Search code examples
c#avrosnappyspark-avro

How do I access the data in a Avro.snz file with C#


I have an Avro.snz file whose avro.codecs is snappy This can be opened with com.databricks.avro in Spark but it seems snappy is unsupported by Apache.Avro and Confluent.Avro, they only have deflate and null. Although they can get me the Schema, I cannot get at the data.

The next method gets and error. Ironsnappy is unable to decompress the file too, it says the input is

using (Avro.File.IFileReader<generic> reader = Avro.File.DataFileReader<generic>.OpenReader(avro_path))
{
    schema = reader.GetSchema();
    Console.WriteLine(reader.HasNext()); //true
    var hi = reader.Next(); // error
    Console.WriteLine(hi.ElementAt(0).ToString()); // error
}

I'm starting to wonder if there is anything in the Azure HDInsight library, but I cant seem to find the nuget package that gives me a way to read Avro with support for Snappy compression.

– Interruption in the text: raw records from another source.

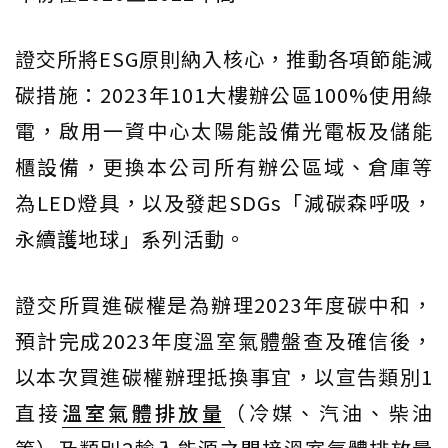
證交所將ESG原則納入核心，推動各項節能減
碳措施：2023年101大樓辦公區100%使用綠
電，啟用一資中心太陽能設備光電板及儲能
櫃設備，更換本公司所有辦公區域、倉庫等
為LED燈具，以及發起SDGs「減碳森呼吸，
永續護地球」系列活動。
證交所買進碳權是為辦理2023年度碳中和，
預計完成2023年度溫室氣體盤查及確信後，
以本次買進碳權辦理抵換事宜，以宣告類別1
直接
溫室氣體排放量
（冷媒、汽油、柴油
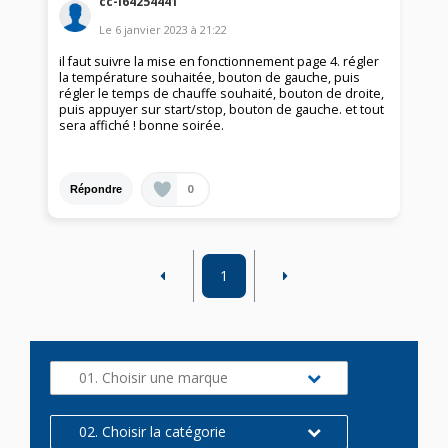
cc-l64254441
Le
6 janvier 2023
à
21:22
il faut suivre la mise en fonctionnement page 4. régler
la température souhaitée, bouton de gauche, puis
régler le temps de chauffe souhaité, bouton de droite,
puis appuyer sur start/stop, bouton de gauche. et tout
sera affiché ! bonne soirée.
0
Répondre
1
01. Choisir une marque
02. Choisir la catégorie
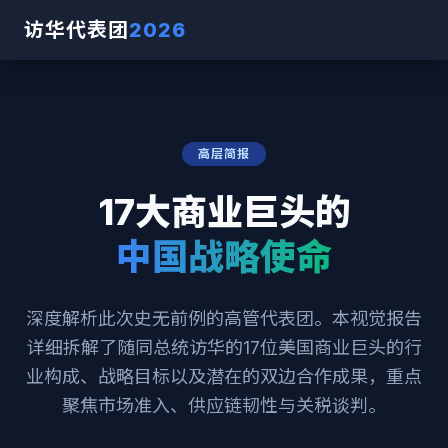
访华代表团
2026
高层简报
17大商业巨头的
中国战略使命
深度解析此次史无前例的高管代表团。本视觉报告
详细拆解了随同总统访华的17位美国商业巨头的行
业构成、战略目标以及潜在的双边合作成果，重点
聚焦市场准入、供应链韧性与关税谈判。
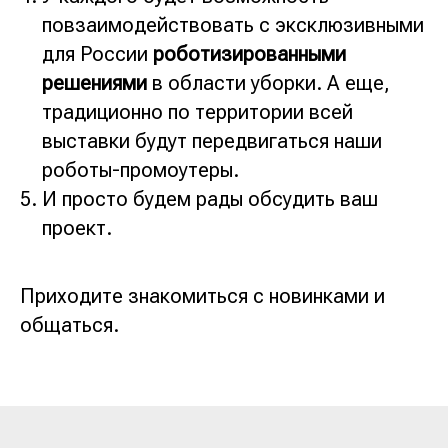
повзаимодействовать с эксклюзивными
для России
роботизированными
решениями
в области уборки. А еще,
традиционно по территории всей
выставки будут передвигаться наши
роботы-промоутеры.
И просто будем рады обсудить ваш
проект.
Приходите знакомиться с новинками и
общаться.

I'm open to any solution, even if that means downloading the source for Apache.Avro and adding in Snappy support manually, but to be honest, I'm sort of a newbie and have no idea how compression even works let alone add support to a library.

Can anyone help?

Update: Just adding the snappy codec to Apache.Avro and changing the DeflateStream to Ironsnappy stream failed. It gave Corrupt input again. Is there anything anywhere that can open Snappy compressed Avro files with C#?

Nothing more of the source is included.